Section 4 – Visualizing Data (two categorical)
Useful functions
With two categorical variables we can again create two-way tables using the tally() function. For
example, try tally(~Habit | MomPriorCond, data = NCbirths, format = “proportion”)
Section 4 – Exercises
1. Consider the other categorical variables in this data. Of those that record the health of the
baby, which do you think will be associated with the mother’s smoking and why? Make a
two-way Summary Table to check your hypothesis. Do you have evidence that this
variable associated with smoking? Why?
Section 5 – Visualizing Data (two quantitative)
Useful functions
To visualize a potential relationship between two quantitative variables, we typically use scatter
plots. The syntax is plot(variable1~variable2)
Also, for most plotting functions we can add some arguments to make the plots nicely formatted
and look more presentable.
• The col argument changes the color of the data points.

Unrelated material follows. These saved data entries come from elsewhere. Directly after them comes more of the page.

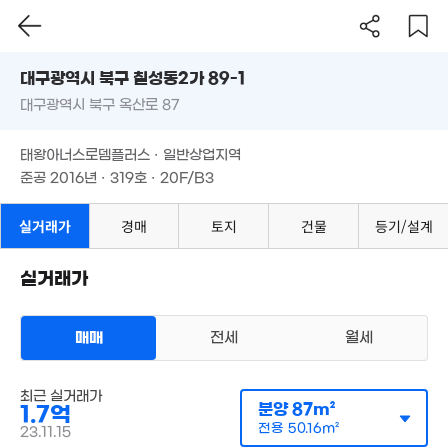
대구시 북구 칠성동2가 89-1
대구광역시 북구 옥산로 87
도로명
대구광역시 북구 칠성동2가 89-1
8,0
필터
매물 탐색
경매
태왕아너스로뎀플러스 · 일반상업지역
58m²
대구광역시 북구 옥산로 87
준공 2016년 · 319호 · 20F/B3
6,450만
55m²
태왕아너스로뎀플러스 · 일반상업지역
준공 2016년 · 319호 · 20F/B3
8억
143m²
실거래가
경매
토지
건물
등기/설계
970만
'06. 09
실거래가
2.02억
'25. 05
매매
전세
월세
4.25억
100m²
오피스텔
매매 1억 7000만원
최근 실거래가
실거래
분양
87m²
1.7억
공급
87m²
/
전용
50m²
계약일 '23. 11
전용
50.16m²
23.11.15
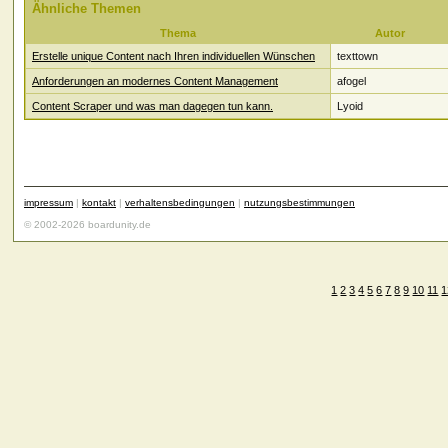
Ähnliche Themen
Thema
Autor
Erstelle unique Content nach Ihren individuellen Wünschen
texttown
Anforderungen an modernes Content Management
afogel
Content Scraper und was man dagegen tun kann.
Lyoid
impressum
|
kontakt
|
verhaltensbedingungen
|
nutzungsbestimmungen
© 2002-2026 boardunity.de
1
2
3
4
5
6
7
8
9
10
11
1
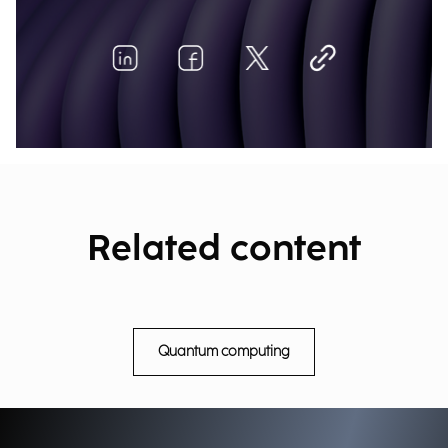
Related content
Quantum computing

• cex changes the size of the points
• pch should be an integer from 1 to 25 and changes the style of the points
• xlab and ylab define the labels for the x and y axes
• main gives us the title for the plot
As an example, run and compare the following lines of code:
plot(NCbirths$weight ~ NCbirths$Gained)
plot(NCbirths$weight ~ NCbirths$Gained, col = “red”, cex = 1.5, pch = 3,
xlab = “Weight gained during pregnancy”, ylab = “Baby weight (oz.)”,
main = “Baby weight vs. pregnancy weight gain”)

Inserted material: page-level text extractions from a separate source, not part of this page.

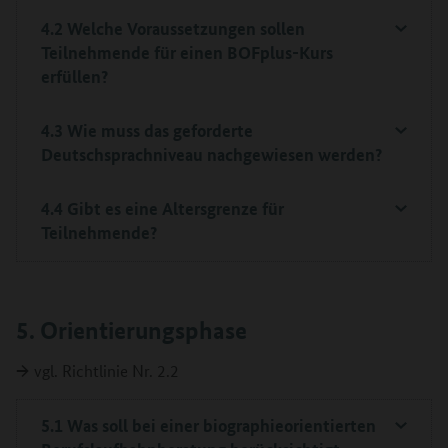
4.2 Welche Voraussetzungen sollen
Teilnehmende für einen BOFplus-Kurs
erfüllen?
4.3 Wie muss das geforderte
Deutschsprachniveau nachgewiesen werden?
4.4 Gibt es eine Altersgrenze für
Teilnehmende?
5. Orientierungsphase
→
vgl. Richtlinie Nr. 2.2
5.1 Was soll bei einer biographieorientierten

Most of these arguments work for histograms, box plots, and dot plots too!
Section 5 – Exercises
1. Produce a nicely formatted scatter plot of the weight of the baby vs. the mother’s age.
Section 6 – Visualizing Data (geographic data)
If we have geographic data, often the best way to visualize it is with a bubble plot. Please read
pages 8-11 of the handout titled “stat12_intro_to_R”. Read in the data as instructed, and replicate
the code to reproduce the plots.
Remember that the maps package needs to be installed and loaded before beginning this
exercise.
Section 6 – Exercises
1. To demonstrate you have followed the handout, produce a modified version of the
colored bubble plot. Rename the title to “California ozone bubble plot”. Also, use a
different point style, and different colors for each air quality category.